HLPP frequency rose from 16 to 26% for children receiving Kentucky Medicaid from 2012 to 2017 with the greatest increase occurring from 2012 to 2014 (Fig. 3). In a similar pattern, children in Kentucky who are in the foster care system had rates increase from 23% in 2012 to 34% in 2017. While the use of HLPP for children in the Medicaid population began to level off in 2016, the children in foster care had a slight upward trend from 2016 to 2017. No comparison data is available related to U.S. or other states’ rates of HLPP. Although some data are available on polypharmacy, in general, the literature is inconsistent in the definitions and methods used, which makes any comparisons difficult [28, 40].

Fig. 3

Percent of Children Receiving Kentucky Medicaid with High-Level Polypharmacya from 2012 through 2017

aamong children with at least one antipsychotic medication

Multivariate analyses

The duration of HLPP through the year was not significantly associated with foster care status, age, sex, race/ethnicity, or geography (Table 3). However, the presence of specific diagnoses was predictive of duration of HLPP. Disruptive behavior disorder was associated with an increase in the duration of HLPP (incidence rate ratio [IRR] = 1.18, 95% CI = [0.81, 0.99]) along with other neurodevelopmental disorders (IRR = 1.12, 95% CI = [1.04, 1.21]). A slightly shorter duration of HLPP was present for children with an impulse control disorder (IRR = 0.9, 95% CI [0.81, 0.99]).
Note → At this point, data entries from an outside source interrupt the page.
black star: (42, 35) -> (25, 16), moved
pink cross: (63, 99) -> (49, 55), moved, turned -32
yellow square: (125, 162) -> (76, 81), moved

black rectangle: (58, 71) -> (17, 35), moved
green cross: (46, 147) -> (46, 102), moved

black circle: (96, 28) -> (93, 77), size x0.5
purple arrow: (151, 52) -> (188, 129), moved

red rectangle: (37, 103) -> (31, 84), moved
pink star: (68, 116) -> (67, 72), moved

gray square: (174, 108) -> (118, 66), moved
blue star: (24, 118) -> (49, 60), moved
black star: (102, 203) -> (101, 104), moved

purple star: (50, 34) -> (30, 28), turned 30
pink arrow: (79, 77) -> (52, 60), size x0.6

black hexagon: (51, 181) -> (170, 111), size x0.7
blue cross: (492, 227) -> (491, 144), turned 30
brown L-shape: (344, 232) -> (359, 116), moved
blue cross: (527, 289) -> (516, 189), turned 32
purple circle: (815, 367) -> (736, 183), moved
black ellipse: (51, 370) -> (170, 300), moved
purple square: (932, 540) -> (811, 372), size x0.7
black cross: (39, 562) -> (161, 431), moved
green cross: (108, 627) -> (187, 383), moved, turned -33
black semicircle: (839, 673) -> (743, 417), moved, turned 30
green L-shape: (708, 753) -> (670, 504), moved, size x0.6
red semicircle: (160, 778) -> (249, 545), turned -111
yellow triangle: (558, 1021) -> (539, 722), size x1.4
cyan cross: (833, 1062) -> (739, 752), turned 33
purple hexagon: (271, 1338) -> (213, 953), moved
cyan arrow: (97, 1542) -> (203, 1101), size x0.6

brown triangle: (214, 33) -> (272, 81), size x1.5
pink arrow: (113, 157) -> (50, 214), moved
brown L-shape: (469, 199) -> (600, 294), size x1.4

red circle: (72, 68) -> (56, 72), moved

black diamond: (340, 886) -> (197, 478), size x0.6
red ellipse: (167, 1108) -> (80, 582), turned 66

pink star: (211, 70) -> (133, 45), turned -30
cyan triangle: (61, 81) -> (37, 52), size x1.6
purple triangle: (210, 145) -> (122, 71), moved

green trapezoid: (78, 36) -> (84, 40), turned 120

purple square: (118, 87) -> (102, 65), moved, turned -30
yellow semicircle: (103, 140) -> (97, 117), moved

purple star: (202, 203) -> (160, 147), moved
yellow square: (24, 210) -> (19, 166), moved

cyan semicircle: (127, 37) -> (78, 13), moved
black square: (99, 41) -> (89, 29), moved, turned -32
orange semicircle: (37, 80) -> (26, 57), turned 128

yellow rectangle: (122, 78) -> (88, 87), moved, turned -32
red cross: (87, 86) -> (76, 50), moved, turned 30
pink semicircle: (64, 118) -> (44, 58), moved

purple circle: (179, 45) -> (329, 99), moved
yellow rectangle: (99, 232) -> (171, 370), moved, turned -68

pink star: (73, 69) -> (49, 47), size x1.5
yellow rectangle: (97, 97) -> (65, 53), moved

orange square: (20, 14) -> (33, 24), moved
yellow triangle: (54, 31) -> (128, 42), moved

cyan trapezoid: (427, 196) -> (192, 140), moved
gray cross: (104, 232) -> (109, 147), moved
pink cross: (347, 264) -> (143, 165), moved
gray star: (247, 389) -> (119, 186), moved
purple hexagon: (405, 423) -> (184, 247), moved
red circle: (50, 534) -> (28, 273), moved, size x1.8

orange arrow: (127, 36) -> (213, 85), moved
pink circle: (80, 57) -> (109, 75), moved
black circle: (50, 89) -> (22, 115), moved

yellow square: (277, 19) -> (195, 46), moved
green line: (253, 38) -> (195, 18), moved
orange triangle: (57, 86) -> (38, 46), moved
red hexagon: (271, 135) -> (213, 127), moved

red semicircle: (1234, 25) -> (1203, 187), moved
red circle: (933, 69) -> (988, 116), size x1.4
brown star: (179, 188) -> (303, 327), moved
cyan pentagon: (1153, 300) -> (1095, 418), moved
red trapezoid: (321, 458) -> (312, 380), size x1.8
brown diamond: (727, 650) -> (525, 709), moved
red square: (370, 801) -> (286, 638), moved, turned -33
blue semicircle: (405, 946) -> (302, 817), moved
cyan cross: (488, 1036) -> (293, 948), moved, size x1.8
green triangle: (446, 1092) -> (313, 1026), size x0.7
Table 3 Predicting Duration of High-Level Psychotropic Polypharmacya


The use of HLPP has expanded significantly for both children in Medicaid and those in foster care over the years 2012–2017 in Kentucky. Previous studies have shown recent declines in the rates of APM use in children [41, 42]. Our study joins others in suggesting that the practice of concomitant medication use continues to grow in the treatment of children on Medicaid and in foster care [5, 8, 39, 43, 44] despite efforts to safeguard their use.

Concerns over the overutilization of psychotropic medications in children in foster care has led to the development of federal and state policies to promote greater oversight of psychotropic medication use in children and youth and now almost all states employ some mechanism to monitor psychotropic medication use in children in foster care [9, 10, 18, 45, 46]. In addition, many states have programs that prospectively or retrospectively monitor psychotropic medications for all children on Medicaid [29]. Most existing psychotropic medication monitoring programs focus on single psychotropic medications [5, 47, 48]. At the time of our study, Kentucky had no program in place to monitor psychotropic medication use for children in foster care, so oversight would have been addressed by existing managed care program policies. Kentucky Medicaid is administered through managed care organizations. Our study suggests the need for psychotropic medication programs that target HLPP.

Our study suggests that both children in foster care and those in Medicaid are susceptible to HLPP and that there were not many differences between the two populations in our study. Children on Kentucky Medicaid had a slightly longer duration of HLPP, but the difference in duration was not clinically significant. Children in foster care on HLPP tended to be slightly older than their counterparts receiving Medicaid who were not in foster care.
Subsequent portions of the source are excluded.